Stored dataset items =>
• • •

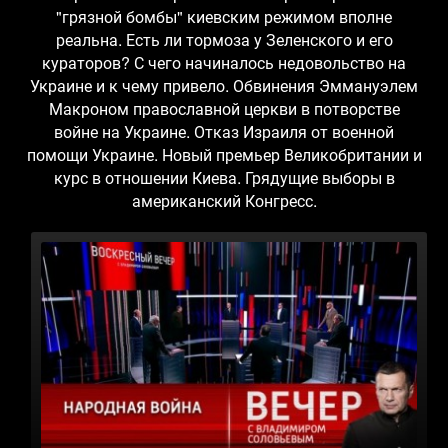
"грязной бомбы" киевским режимом вполне
реальна. Есть ли тормоза у Зеленского и его
кураторов? С чего начиналось недовольство на
Украине и к чему привело. Обвинения Эммануэлем
Макроном православной церкви в потворстве
войне на Украине. Отказ Израиля от военной
помощи Украине. Новый премьер Великобритании и
курс в отношении Киева. Грядущие выборы в
американский Конгресс.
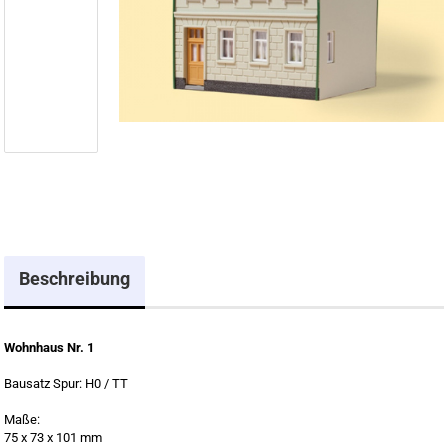
Beschreibung
Wohnhaus Nr. 1
Bausatz Spur: H0 / TT
Maße:
75 x 73 x 101 mm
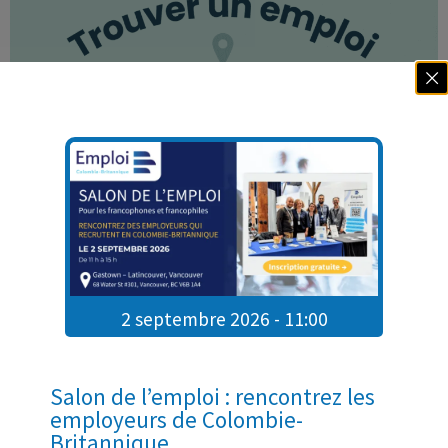
Trouver un emploi en Colombie-Britannique : les
meilleurs conseils pour réussir sa recherche
28 mars 2026
Trouver un emploi en Colombie-Britannique : les
2 septembre 2026 - 11:00
meilleurs conseils pour
Lire la suite »
Salon de l’emploi : rencontrez les
employeurs de Colombie-
Britannique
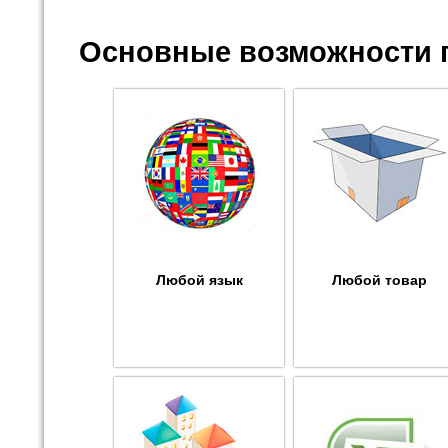
Основные возможности 
Любой язык
Любой товар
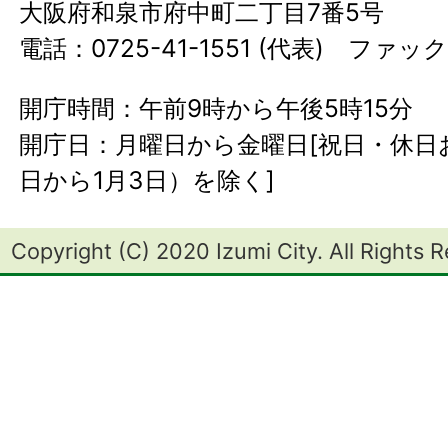
大阪府和泉市府中町二丁目7番5号
電話：0725-41-1551 (代表) ファック
開庁時間：午前9時から午後5時15分
開庁日：月曜日から金曜日[祝日・休日お
日から1月3日）を除く]
Copyright (C) 2020 Izumi City. All Rights 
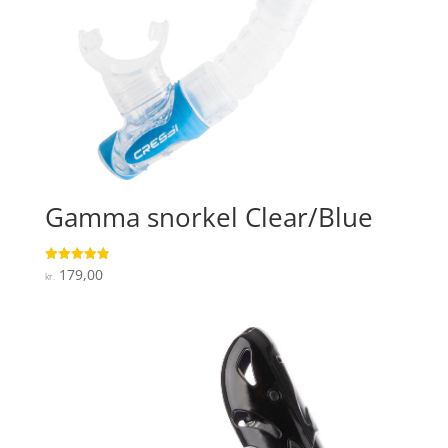
Gamma snorkel Clear/Blue
179,00
Vurderet
kr.
4.9
ud af 5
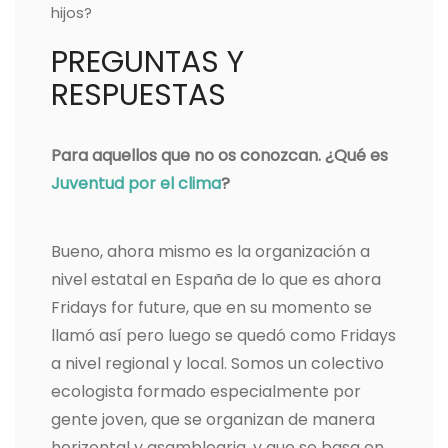
hijos?
PREGUNTAS Y
RESPUESTAS
Para aquellos que no os conozcan. ¿Qué es
Juventud por el clima
?
Bueno, ahora mismo es la organización a
nivel estatal en España de lo que es ahora
Fridays for future, que en su momento se
llamó así pero luego se quedó como Fridays
a nivel regional y local. Somos un colectivo
ecologista formado especialmente por
gente joven, que se organizan de manera
horizontal y asamblearia, y que se basa en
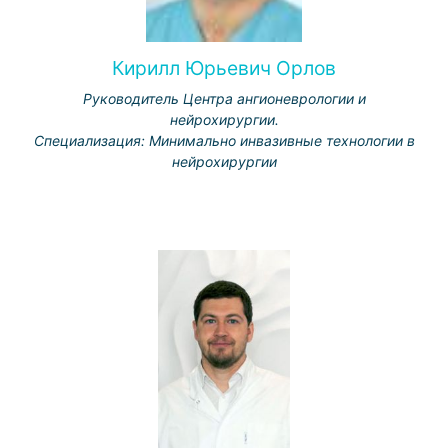
Кирилл Юрьевич Орлов
Руководитель Центра ангионеврологии и
нейрохирургии.
Специализация: Минимально инвазивные технологии в
нейрохирургии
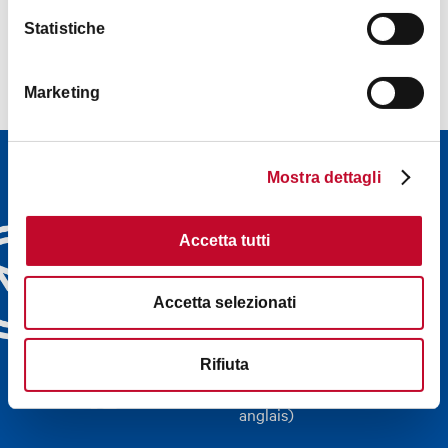
Statistiche
Marketing
Bulletin
Mostra dettagli
d'informations
Découvrez les newsletters
Accetta tutti
de Bologna Welcome et
choisissez celle qui vous
Accetta selezionati
convient le mieux:
événements, conseils,
visites guidées directement
Rifiuta
dans votre boîte mail (en
anglais)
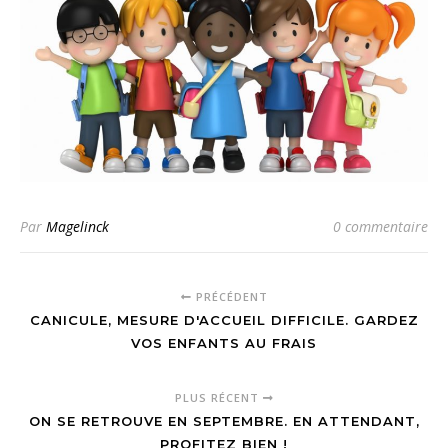
Par
Magelinck
0 commentaire
PRÉCÉDENT
CANICULE, MESURE D'ACCUEIL DIFFICILE. GARDEZ
VOS ENFANTS AU FRAIS
PLUS RÉCENT
ON SE RETROUVE EN SEPTEMBRE. EN ATTENDANT,
PROFITEZ BIEN !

• • •

Your objective => Please output the data above exactly as given, omitting every picture.

Exercise result =>
"грязной бомбы" киевским режимом вполне
реальна. Есть ли тормоза у Зеленского и его
кураторов? С чего начиналось недовольство на
Украине и к чему привело. Обвинения Эммануэлем
Макроном православной церкви в потворстве
войне на Украине. Отказ Израиля от военной
помощи Украине. Новый премьер Великобритании и
курс в отношении Киева. Грядущие выборы в
американский Конгресс.
Beschreibung
Wohnhaus Nr. 1
Bausatz Spur: H0 / TT
Maße:
75 x 73 x 101 mm
Trouver un emploi en Colombie-Britannique : les
meilleurs conseils pour réussir sa recherche
28 mars 2026
Trouver un emploi en Colombie-Britannique : les
2 septembre 2026 - 11:00
meilleurs conseils pour
Lire la suite »
Salon de l’emploi : rencontrez les
employeurs de Colombie-
Britannique
Основные возможности 
Любой язык
Любой товар
大阪府和泉市府中町二丁目7番5号
電話：0725-41-1551 (代表) ファック
開庁時間：午前9時から午後5時15分
開庁日：月曜日から金曜日[祝日・休日お
日から1月3日）を除く]
Copyright (C) 2020 Izumi City. All Rights 
Gamma snorkel Clear/Blue
179,00
Vurderet
kr.
4.9
ud af 5
hijos?
PREGUNTAS Y
RESPUESTAS
Para aquellos que no os conozcan. ¿Qué es
Juventud por el clima
?
Bueno, ahora mismo es la organización a
nivel estatal en España de lo que es ahora
Fridays for future, que en su momento se
llamó así pero luego se quedó como Fridays
a nivel regional y local. Somos un colectivo
ecologista formado especialmente por
gente joven, que se organizan de manera
horizontal y asamblearia, y que se basa en
Кирилл Юрьевич Орлов
Руководитель Центра ангионеврологии и
нейрохирургии.
Специализация: Минимально инвазивные технологии в
нейрохирургии
Statistiche
Marketing
Bulletin
Mostra dettagli
d'informations
Découvrez les newsletters
Accetta tutti
de Bologna Welcome et
choisissez celle qui vous
Accetta selezionati
convient le mieux:
événements, conseils,
visites guidées directement
Rifiuta
dans votre boîte mail (en
anglais)
Par
Magelinck
0 commentaire
PRÉCÉDENT
CANICULE, MESURE D'ACCUEIL DIFFICILE. GARDEZ
VOS ENFANTS AU FRAIS
PLUS RÉCENT
ON SE RETROUVE EN SEPTEMBRE. EN ATTENDANT,
PROFITEZ BIEN !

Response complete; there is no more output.